Please repeat the records beneath this task exactly as they appear, but skip the images.

- _Stored data_
--*--

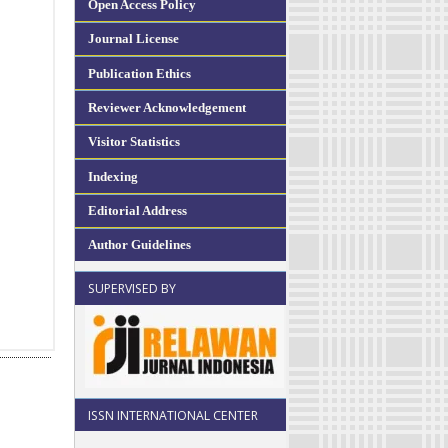
Open Access Policy
Journal License
Publication Ethics
Reviewer Acknowledgement
Visitor Statistics
Indexing
Editorial Address
Author Guidelines
SUPERVISED BY
ISSN INTERNATIONAL CENTER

--*--

- _Expected answer_
Open Access Policy
Journal License
Publication Ethics
Reviewer Acknowledgement
Visitor Statistics
Indexing
Editorial Address
Author Guidelines
SUPERVISED BY
ISSN INTERNATIONAL CENTER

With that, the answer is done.